RAPAT KOORDINASI TEKNIS PERENCANAAN PEMBANGUNAN (RAKORTEKRENBANG) TAHUN 2021

Kepala Dinas Koperasi UKM NTB Drs.H.Wirajaya Kusuma ,MH tadi pagi mengikuti kegiatan zoom meeting Rapat Koordinasi Teknis Perencanaan Pembangunan (Rakortekrenbang) Tahun 2021 yang diselenggarakan oleh Kementerian Perencanaan Pembangunan Nasional / Kepala Badan Perencanaan Pembangunan Nasional . (25/2/2021)

Sesuai dengan Tupoksi Dinas Koperasi  UKM NTB, H.Wirajaya Kusuma memaparkan 2 item yang masuk dalam Program Unggulan  Gubernur NTB yakni UMKM Berdaya Saing dan Koperasi Berprestasi. untuk mewujudkan itu perlu  indicator meningkatnya usaha kecil yang menjadi wirausaha, urusannya adalah Pemerintahan Bidang Koperasi , Usaha Kecil dan Menengah  dan Program Pemberdayaan Usaha Menengah, Usaha Kecil dan Usaha Mikro (UMKM)

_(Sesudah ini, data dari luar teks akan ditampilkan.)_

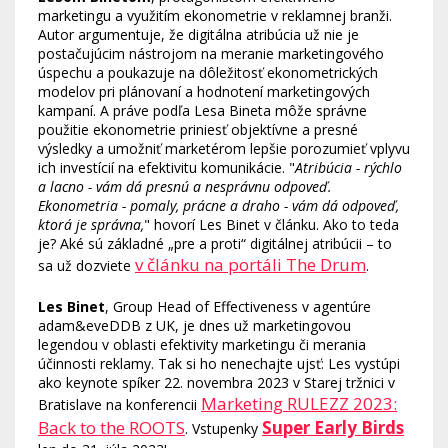
marketingu a využitím ekonometrie v reklamnej branži.
Autor argumentuje, že digitálna atribúcia už nie je
postačujúcim nástrojom na meranie marketingového
úspechu a poukazuje na dôležitosť ekonometrických
modelov pri plánovaní a hodnotení marketingových
kampaní. A práve podľa Lesa Bineta môže správne
použitie ekonometrie priniesť objektívne a presné
výsledky a umožniť marketérom lepšie porozumieť vplyvu
ich investícií na efektivitu komunikácie. "
Atribúcia - rýchlo
a lacno - vám dá presnú a nesprávnu odpoveď.
Ekonometria - pomaly, prácne a draho - vám dá odpoveď,
ktorá je správna,
" hovorí Les Binet v článku. Ako to teda
je? Aké sú základné „pre a proti“ digitálnej atribúcii – to
v článku na portáli The Drum
sa už dozviete
.
Les Binet
, Group Head of Effectiveness v agentúre
adam&eveDDB z UK, je dnes už marketingovou
legendou v oblasti efektivity marketingu či merania
účinnosti reklamy. Tak si ho nenechajte ujsť: Les vystúpi
ako keynote spíker 22. novembra 2023 v Starej tržnici v
Marketing RULEZZ 2023:
Bratislave na konferencii
Back to the ROOTS
Super Early Birds
. Vstupenky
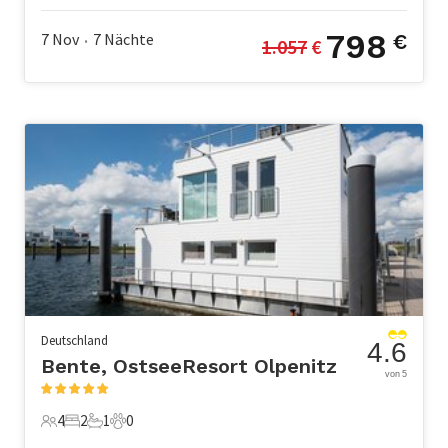
798
7 Nov
7
Nächte
€
1.057
 €
•
Deutschland
4.6
Bente, OstseeResort Olpenitz
von 5
4
2
1
0
4 Gäste
2 Schlafzimmer
1 Badezimmer
0 Haustiere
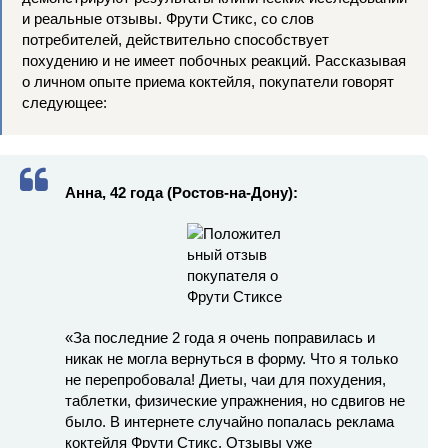
и реальные отзывы. Фрути Стикс, со слов
потребителей, действительно способствует
похудению и не имеет побочных реакций. Рассказывая
о личном опыте приема коктейля, покупатели говорят
следующее:
Анна, 42 года (Ростов-на-Дону):
«За последние 2 года я очень поправилась и
никак не могла вернуться в форму. Что я только
не перепробовала! Диеты, чаи для похудения,
таблетки, физические упражнения, но сдвигов не
было. В интернете случайно попалась реклама
коктейля Фрути Стикс. Отзывы уже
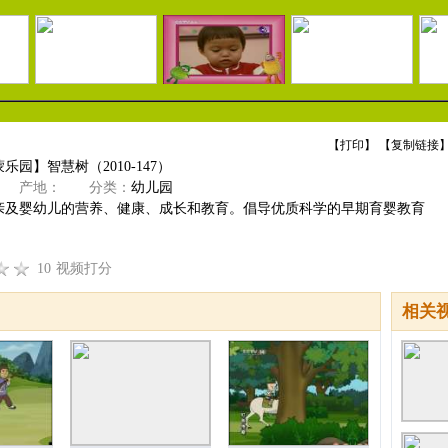
【
打印
】 【
复制链接
】
乐园】智慧树（2010-147）
产地：
分类：
幼儿园
亲及婴幼儿的营养、健康、成长和教育。倡导优质科学的早期育婴教育
10
视频打分
相关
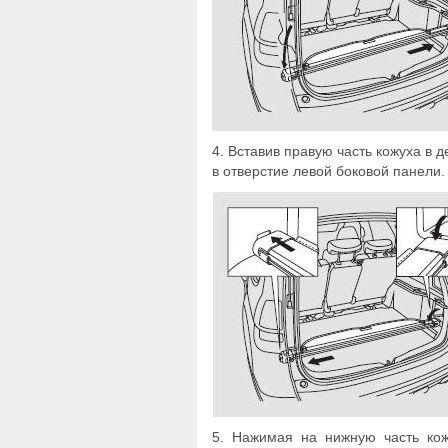
4. Вставив правую часть кожуха в 
в отверстие левой боковой панели.
5. Нажимая на нижную часть кож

Dimana pemberdayaan Usaha Kecil yang dilakukan melalui pendataan, kemitraan, kemudahan perizinan, penguatan kelembagaan dan koordinasi dengan para pemangku kepentingan.

Dengan menumbuhkembangkan UMKM untuk  menjadi usaha yang tangguh dan mandiri akan dapat meningkatkan Penciptaan Lapangan Kerja, Pemerataan Pendapatan, Pertumbuhan Ekonomi dan Pengentasan Kemiskinan.

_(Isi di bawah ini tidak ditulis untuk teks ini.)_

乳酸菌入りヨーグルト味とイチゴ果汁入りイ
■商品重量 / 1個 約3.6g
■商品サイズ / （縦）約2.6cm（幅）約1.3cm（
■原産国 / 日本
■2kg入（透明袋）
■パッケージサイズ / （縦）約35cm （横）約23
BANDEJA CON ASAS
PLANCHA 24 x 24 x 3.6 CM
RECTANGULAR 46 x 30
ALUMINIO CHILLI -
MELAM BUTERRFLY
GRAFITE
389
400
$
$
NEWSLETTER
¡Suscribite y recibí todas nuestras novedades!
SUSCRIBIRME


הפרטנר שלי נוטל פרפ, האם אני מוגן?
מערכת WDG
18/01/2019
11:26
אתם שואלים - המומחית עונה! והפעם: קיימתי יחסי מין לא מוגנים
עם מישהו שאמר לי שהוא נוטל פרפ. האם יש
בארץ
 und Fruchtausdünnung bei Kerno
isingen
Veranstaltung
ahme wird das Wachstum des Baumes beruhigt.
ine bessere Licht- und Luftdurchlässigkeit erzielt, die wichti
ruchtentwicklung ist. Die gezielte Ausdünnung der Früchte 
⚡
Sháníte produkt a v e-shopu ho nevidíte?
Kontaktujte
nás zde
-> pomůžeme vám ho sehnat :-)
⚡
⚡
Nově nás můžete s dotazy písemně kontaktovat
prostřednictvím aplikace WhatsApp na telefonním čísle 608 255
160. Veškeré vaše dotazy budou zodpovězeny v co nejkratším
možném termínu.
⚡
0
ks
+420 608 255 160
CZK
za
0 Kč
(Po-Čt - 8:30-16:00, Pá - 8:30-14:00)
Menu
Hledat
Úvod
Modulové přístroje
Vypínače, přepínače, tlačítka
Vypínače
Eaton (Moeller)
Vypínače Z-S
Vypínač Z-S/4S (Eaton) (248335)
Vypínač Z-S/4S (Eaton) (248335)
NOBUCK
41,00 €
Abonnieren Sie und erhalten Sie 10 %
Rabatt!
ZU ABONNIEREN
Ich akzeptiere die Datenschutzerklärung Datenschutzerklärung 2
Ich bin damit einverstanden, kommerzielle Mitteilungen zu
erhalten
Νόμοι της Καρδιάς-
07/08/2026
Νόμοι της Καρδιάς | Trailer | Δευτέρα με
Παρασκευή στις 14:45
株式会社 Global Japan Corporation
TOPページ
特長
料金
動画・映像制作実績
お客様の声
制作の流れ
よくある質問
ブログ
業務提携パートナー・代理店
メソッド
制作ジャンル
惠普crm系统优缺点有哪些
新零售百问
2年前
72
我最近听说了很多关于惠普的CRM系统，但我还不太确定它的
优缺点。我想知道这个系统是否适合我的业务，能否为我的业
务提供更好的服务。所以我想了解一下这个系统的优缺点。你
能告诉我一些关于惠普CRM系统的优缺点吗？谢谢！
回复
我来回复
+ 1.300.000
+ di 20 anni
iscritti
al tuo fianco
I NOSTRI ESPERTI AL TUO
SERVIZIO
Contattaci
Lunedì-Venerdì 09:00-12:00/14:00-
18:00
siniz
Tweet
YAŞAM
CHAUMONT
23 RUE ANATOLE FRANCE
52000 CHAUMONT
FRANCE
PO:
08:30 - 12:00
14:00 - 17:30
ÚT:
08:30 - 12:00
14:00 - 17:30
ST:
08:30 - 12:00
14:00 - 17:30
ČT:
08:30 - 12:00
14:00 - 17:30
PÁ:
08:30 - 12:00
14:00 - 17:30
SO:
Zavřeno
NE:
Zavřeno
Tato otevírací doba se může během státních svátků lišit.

Untuk pengembangan usaha kata H.Wirajaya Kusuma adalah melalui program pengembangan UMKM yakni pengembangan usaha kecil dengan orientasi peningkatan skala usaha menjadi usaha menengah meliputi Peningkatan Produksi, Pengolahan, Pemasaran, SDM serta Desain dan Teknologi.

Indicator kedua adalah meningkatkannya koperasi yang berkulitas melalui urusan pemerintahan bidang koperasi usaha kecil dan menengah dan program penilain kesehatan KSP/USP Kopetrasi.

Penilain yang dimaksud adalah penilaian kesehatan Koperasi Simpan Pinjam/Unit Simpan Pinjam Koperasi yang wilayah keanggotaannya lintas daerah Kabupaten Kota dalam 1 (satu) Provinsi.selain itu penilain permodalan Kualitas Aktiva produktif, Manajemen, Efisiensi, Likuiditas, Jatidiri Koperasi , Pertumbuhan dan Kemandirian Koperasi.

Selain kesehatan koperasi, pemberdayaan dan perlindungan koperasi yang keanggotaannya lintas daerah Kabupaten Kota dalam 1 (satu) daerah Provinsi. Perluasan akses pasar,Akses Pembiyaan , Penataan Manajemen, Standarisasi dan Restrukturisasi Usaha. Semua langkah tersebut akan bermuara pada peningkatan Produktifitas,Nilai Tambah, Penguatan Kelembagaan, Penataan Manajemen,Standarisasi dan Restrukturisasi Usaha.